JuliaLang / Distributed.jl

Create and control multiple Julia processes remotely for distributed computing. Ships as a Julia stdlib.
https://docs.julialang.org/en/v1/stdlib/Distributed/
MIT License
23 stars 9 forks source link

`using` loads modules on workers but does not put exported bindings in Main #20

Open simonster opened 9 years ago

simonster commented 9 years ago

This may be intended, but it seems a bit awkward to me:

$ julia -p 1
[...]
  | | |_| | | | (_| |  |  Version 0.4.0-dev+1922 (2014-12-02 23:10 UTC)
 _/ |\__'_|_|_|\__'_|  |  Commit e4e1688* (0 days old master)
|__/                   |  x86_64-apple-darwin14.0.0

julia> using StatsBase

julia> @everywhere assert(isa(StatsBase.sample, Function))

julia> @everywhere assert(isa(sample, Function))
exception on 2: ERROR: sample not defined
 in eval at /usr/local/julia/base/sysimg.jl:7
 in anonymous at multi.jl:1395
 in anonymous at multi.jl:820
 in run_work_thunk at multi.jl:593
 in run_work_thunk at multi.jl:602
 in anonymous at task.jl:6

Obviously the workaround is @everywhere using StatsBase, but I think that using X should probably be equivalent to @everywhere using X, or if not, it should act exclusively on the main process. Instead it seems we get using X on the main process and require("X") on the workers.

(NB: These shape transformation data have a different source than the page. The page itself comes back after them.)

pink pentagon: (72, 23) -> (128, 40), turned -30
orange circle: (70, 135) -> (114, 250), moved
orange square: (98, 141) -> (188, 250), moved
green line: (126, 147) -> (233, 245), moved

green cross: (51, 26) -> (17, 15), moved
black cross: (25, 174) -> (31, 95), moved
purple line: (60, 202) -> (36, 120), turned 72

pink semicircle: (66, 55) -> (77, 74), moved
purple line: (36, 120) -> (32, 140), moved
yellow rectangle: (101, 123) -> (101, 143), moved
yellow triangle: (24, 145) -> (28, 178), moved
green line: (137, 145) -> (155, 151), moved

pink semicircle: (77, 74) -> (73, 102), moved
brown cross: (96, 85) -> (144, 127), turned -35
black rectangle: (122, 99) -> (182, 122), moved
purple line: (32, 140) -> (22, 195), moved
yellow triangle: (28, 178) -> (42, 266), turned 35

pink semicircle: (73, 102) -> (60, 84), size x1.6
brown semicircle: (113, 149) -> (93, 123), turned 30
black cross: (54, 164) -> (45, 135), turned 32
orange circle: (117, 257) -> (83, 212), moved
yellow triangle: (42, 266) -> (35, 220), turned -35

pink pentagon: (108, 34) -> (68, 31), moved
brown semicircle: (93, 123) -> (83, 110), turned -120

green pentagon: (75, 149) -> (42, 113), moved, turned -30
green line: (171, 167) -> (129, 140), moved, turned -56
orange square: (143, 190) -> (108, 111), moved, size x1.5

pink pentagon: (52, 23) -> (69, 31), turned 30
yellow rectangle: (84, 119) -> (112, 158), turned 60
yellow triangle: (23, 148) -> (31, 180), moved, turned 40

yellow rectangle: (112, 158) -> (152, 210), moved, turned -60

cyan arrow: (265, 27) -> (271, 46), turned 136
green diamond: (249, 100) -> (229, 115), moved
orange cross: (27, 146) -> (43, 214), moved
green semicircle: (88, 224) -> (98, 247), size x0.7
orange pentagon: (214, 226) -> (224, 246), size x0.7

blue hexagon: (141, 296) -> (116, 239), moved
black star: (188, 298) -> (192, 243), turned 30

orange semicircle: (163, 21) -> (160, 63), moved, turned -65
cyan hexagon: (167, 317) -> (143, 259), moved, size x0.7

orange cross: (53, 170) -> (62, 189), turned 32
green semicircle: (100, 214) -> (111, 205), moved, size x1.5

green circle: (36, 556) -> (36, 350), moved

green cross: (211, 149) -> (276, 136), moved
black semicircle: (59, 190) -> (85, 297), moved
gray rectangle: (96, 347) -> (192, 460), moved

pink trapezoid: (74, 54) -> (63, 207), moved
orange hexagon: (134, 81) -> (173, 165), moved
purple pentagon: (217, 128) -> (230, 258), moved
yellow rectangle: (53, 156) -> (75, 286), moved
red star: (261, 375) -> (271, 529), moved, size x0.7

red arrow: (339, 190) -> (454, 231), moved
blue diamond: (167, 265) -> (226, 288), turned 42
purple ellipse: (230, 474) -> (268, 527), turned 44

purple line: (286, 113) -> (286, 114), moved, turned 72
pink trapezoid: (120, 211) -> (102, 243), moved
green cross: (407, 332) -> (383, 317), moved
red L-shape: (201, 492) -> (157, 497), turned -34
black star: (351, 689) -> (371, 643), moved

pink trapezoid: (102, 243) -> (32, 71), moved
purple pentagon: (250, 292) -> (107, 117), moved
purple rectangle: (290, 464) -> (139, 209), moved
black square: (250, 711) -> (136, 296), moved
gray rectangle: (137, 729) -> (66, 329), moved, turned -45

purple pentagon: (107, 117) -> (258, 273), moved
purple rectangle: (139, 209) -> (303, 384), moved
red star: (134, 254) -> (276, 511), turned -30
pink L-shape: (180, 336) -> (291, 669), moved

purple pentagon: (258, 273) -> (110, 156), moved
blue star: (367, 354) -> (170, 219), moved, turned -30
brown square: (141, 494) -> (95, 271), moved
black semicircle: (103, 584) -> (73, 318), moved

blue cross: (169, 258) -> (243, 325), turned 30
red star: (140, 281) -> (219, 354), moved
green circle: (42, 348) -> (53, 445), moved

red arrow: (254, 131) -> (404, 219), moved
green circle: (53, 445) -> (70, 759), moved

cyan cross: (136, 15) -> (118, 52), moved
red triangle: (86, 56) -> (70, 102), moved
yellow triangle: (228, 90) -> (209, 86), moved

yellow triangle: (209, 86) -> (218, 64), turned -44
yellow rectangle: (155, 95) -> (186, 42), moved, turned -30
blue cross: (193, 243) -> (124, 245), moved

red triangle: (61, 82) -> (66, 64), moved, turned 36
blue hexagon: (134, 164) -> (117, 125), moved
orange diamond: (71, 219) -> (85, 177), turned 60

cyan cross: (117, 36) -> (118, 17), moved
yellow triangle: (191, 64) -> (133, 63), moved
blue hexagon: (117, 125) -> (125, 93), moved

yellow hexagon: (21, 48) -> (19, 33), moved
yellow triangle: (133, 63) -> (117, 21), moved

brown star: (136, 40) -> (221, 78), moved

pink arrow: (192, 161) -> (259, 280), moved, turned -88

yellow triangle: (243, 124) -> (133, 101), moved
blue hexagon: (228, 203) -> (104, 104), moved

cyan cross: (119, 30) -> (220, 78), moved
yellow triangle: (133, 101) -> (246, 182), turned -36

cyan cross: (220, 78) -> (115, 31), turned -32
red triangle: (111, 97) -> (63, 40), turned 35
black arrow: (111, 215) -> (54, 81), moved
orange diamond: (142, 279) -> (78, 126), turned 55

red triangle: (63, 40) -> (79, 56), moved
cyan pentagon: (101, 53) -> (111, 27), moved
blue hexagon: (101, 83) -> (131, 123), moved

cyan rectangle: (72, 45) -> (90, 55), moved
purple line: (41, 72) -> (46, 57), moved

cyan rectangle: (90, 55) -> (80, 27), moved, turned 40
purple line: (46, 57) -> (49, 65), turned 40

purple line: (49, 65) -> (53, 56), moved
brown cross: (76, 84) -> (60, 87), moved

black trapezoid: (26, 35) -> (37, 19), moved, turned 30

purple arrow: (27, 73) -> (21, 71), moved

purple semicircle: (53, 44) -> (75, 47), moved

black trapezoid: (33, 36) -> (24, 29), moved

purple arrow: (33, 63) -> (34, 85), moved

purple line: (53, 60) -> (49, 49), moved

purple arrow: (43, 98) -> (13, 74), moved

malmaud commented 8 years ago

I'm going to label this as a bug since it seems clear that this couldn't have been the intended semantics.

tlnagy commented 8 years ago

I've been bitten by this loaded-but-still-out-scope bug several times. And no one I've pointed this out to has any idea why this is the way this is.

timholy commented 8 years ago

I don't think it's intentional, I just think that no one has yet decided that they care enough to fix it. You could be the one!

tlnagy commented 8 years ago

@timholy Any idea where the definition of using is located? It's kind of hard to grep for.

yuyichao commented 8 years ago

IIUC require(::Symbol)

amitmurthy commented 8 years ago

I think we need to fix this in the 0.5 timeframe itself. @everywhere using Mod or @everywhere require are problematic in themselves and responsible for https://github.com/JuliaLang/julia/issues/12381 and probably https://github.com/JuliaLang/julia/issues/16788

Which Julia/C function is called with using?

Base.require(:JSON) is equivalent of import JSON on all nodes.

timholy commented 8 years ago

It would be a bit annoying to go another release without fixing it. I once (long ago) spent a couple tens of minutes on this, but didn't get far enough to figure out how to do it or even to fully trace how using actually works.

amitmurthy commented 8 years ago

@vtjnash Where is using implemented? It does a bit more than Base.require(Mod), just unable to trace it.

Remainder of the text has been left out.